## WORK INSTRUCTION
Reproduce the records word for word, apart from the images they contain.

RECORDS FOR PROCESSING Block Start

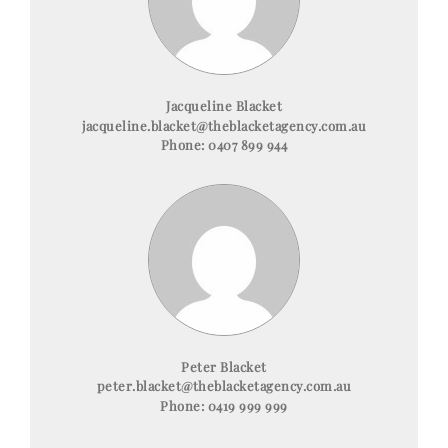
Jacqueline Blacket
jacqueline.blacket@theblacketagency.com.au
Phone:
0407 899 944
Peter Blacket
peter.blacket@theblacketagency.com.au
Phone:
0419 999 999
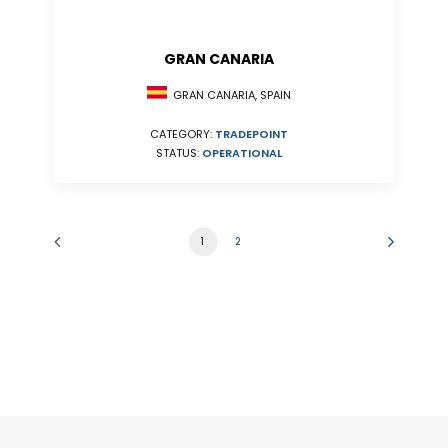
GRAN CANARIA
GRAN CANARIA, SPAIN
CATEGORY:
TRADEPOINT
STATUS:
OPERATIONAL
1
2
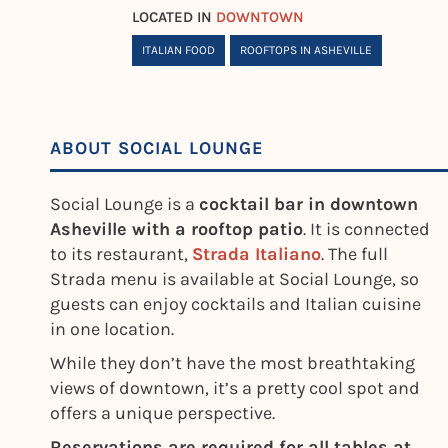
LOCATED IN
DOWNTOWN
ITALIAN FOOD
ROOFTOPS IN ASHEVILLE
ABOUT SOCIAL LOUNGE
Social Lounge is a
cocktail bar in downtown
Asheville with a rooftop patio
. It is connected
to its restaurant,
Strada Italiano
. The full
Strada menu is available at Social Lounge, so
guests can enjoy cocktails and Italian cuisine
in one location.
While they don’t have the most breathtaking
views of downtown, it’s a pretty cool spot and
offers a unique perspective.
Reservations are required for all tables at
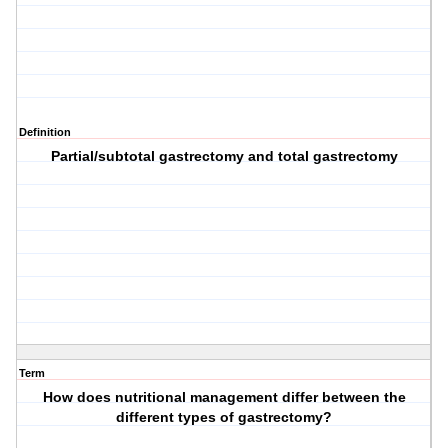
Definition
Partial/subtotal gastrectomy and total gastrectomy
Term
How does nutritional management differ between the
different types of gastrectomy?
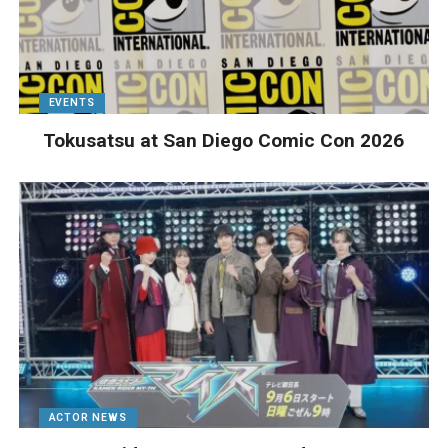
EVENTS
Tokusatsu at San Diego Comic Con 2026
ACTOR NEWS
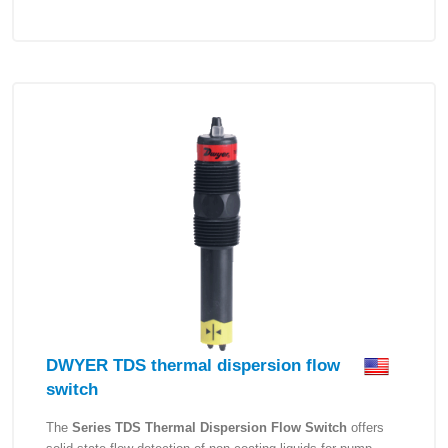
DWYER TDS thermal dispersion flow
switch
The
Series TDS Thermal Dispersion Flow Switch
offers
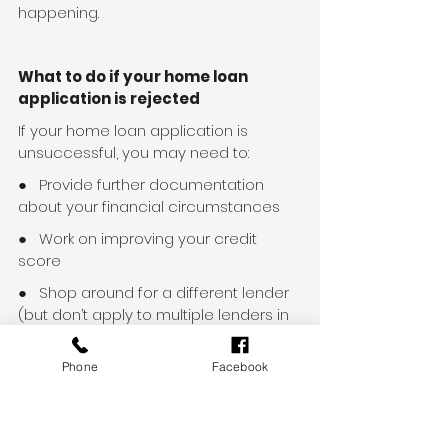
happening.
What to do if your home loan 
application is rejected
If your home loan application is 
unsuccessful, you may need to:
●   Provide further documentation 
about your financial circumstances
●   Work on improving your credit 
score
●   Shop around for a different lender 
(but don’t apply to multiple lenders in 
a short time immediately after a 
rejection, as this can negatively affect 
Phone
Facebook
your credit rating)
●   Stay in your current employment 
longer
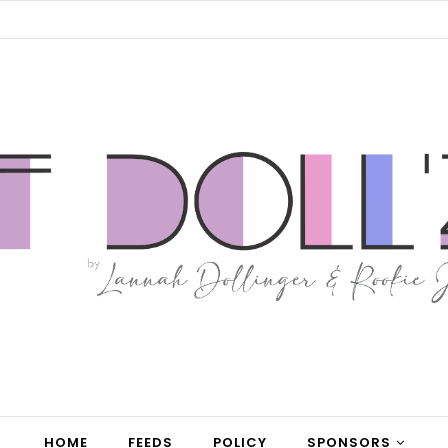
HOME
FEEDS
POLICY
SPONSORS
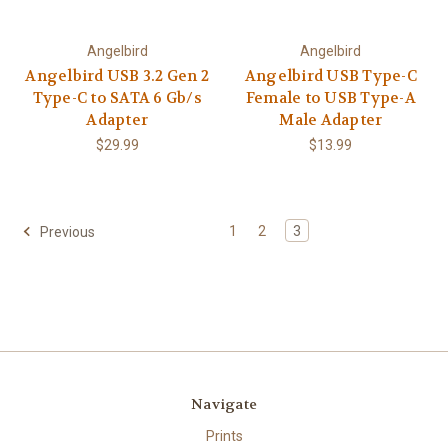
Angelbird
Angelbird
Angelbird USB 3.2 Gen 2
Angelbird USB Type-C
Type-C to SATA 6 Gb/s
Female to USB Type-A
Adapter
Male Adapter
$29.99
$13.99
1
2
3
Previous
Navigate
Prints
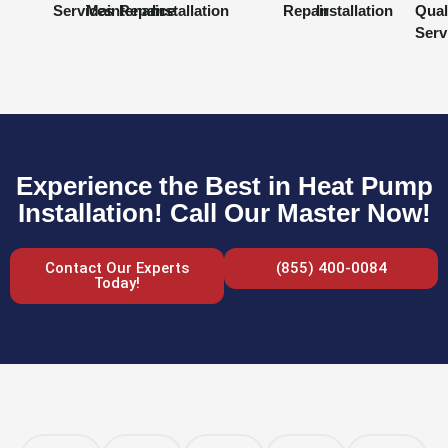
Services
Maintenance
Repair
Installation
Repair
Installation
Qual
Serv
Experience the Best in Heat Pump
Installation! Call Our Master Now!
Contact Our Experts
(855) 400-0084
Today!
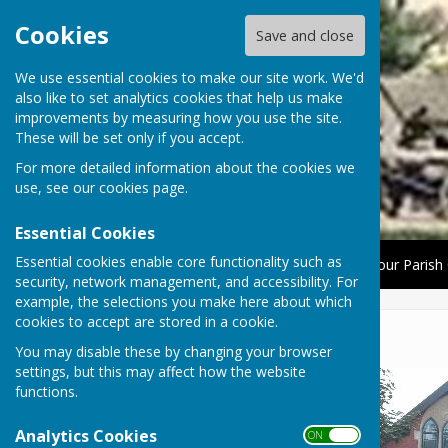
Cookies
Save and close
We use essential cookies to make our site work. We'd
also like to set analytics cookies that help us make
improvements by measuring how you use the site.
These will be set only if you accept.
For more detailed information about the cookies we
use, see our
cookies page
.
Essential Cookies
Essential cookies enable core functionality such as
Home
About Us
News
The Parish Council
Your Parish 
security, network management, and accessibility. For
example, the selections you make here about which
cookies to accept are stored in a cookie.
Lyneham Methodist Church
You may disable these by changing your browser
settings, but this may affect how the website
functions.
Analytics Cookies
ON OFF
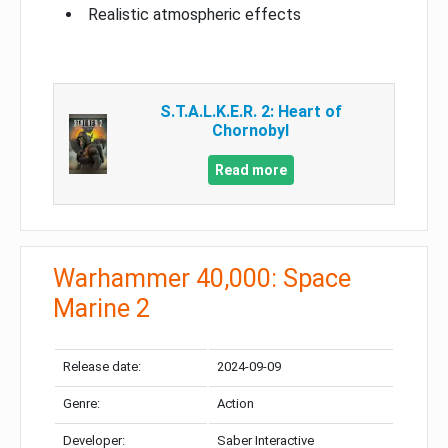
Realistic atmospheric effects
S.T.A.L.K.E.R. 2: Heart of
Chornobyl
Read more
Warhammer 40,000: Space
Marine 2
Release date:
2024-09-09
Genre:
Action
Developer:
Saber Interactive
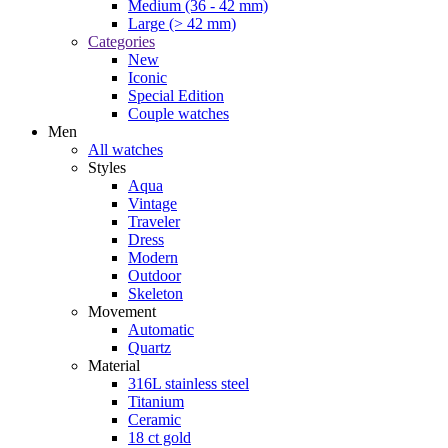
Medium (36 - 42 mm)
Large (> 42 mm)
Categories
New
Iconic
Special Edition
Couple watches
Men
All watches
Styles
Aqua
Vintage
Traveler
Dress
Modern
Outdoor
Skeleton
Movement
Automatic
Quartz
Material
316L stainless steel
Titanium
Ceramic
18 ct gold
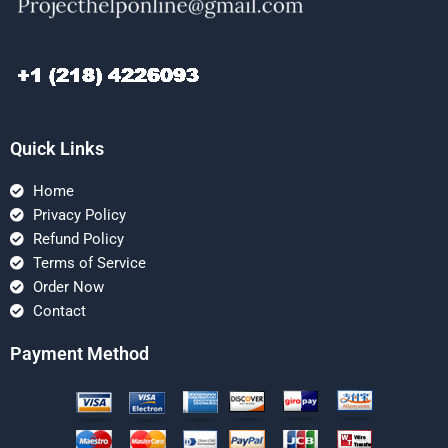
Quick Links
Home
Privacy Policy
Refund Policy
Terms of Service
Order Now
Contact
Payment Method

RECORDS FOR PROCESSING Block End

## REPLY TO THE EXERCISE
Jacqueline Blacket
jacqueline.blacket@theblacketagency.com.au
Phone:
0407 899 944
Peter Blacket
peter.blacket@theblacketagency.com.au
Phone:
0419 999 999
GRAN CANARIA
GRAN CANARIA, SPAIN
CATEGORY:
TRADEPOINT
STATUS:
OPERATIONAL
1
2
LOCATED IN
DOWNTOWN
ITALIAN FOOD
ROOFTOPS IN ASHEVILLE
ABOUT SOCIAL LOUNGE
Social Lounge is a
cocktail bar in downtown
Asheville with a rooftop patio
. It is connected
to its restaurant,
Strada Italiano
. The full
Strada menu is available at Social Lounge, so
guests can enjoy cocktails and Italian cuisine
in one location.
While they don’t have the most breathtaking
views of downtown, it’s a pretty cool spot and
offers a unique perspective.
Reservations are required for all tables at
Definition
Partial/subtotal gastrectomy and total gastrectomy
Term
How does nutritional management differ between the
different types of gastrectomy?
EVENTS
Tokusatsu at San Diego Comic Con 2026
ACTOR NEWS
DWYER TDS thermal dispersion flow
switch
The
Series TDS Thermal Dispersion Flow Switch
offers
happening.
What to do if your home loan 
application is rejected
If your home loan application is 
unsuccessful, you may need to:
●   Provide further documentation 
about your financial circumstances
●   Work on improving your credit 
score
●   Shop around for a different lender 
(but don’t apply to multiple lenders in 
a short time immediately after a 
rejection, as this can negatively affect 
Phone
Facebook
your credit rating)
●   Stay in your current employment 
longer
HOME
FEEDS
POLICY
SPONSORS
Angelbird
Angelbird
Angelbird USB 3.2 Gen 2
Angelbird USB Type-C
Type-C to SATA 6 Gb/s
Female to USB Type-A
Adapter
Male Adapter
$29.99
$13.99
1
2
3
Previous
Navigate
Prints
Services
Maintenance
Repair
Installation
Repair
Installation
Qual
Serv
Experience the Best in Heat Pump
Installation! Call Our Master Now!
Contact Our Experts
(855) 400-0084
Today!
Cookies
Save and close
We use essential cookies to make our site work. We'd
also like to set analytics cookies that help us make
improvements by measuring how you use the site.
These will be set only if you accept.
For more detailed information about the cookies we
use, see our
cookies page
.
Essential Cookies
Essential cookies enable core functionality such as
Home
About Us
News
The Parish Council
Your Parish 
security, network management, and accessibility. For
example, the selections you make here about which
cookies to accept are stored in a cookie.
Lyneham Methodist Church
You may disable these by changing your browser
settings, but this may affect how the website
functions.
Analytics Cookies
ON OFF
Realistic atmospheric effects
S.T.A.L.K.E.R. 2: Heart of
Chornobyl
Read more
Warhammer 40,000: Space
Marine 2
Release date:
2024-09-09
Genre:
Action
Developer:
Saber Interactive
Medium (36 - 42 mm)
Large (> 42 mm)
Categories
New
Iconic
Special Edition
Couple watches
Men
All watches
Styles
Aqua
Vintage
Traveler
Dress
Modern
Outdoor
Skeleton
Movement
Automatic
Quartz
Material
316L stainless steel
Titanium
Ceramic
18 ct gold
Quick Links
Home
Privacy Policy
Refund Policy
Terms of Service
Order Now
Contact
Payment Method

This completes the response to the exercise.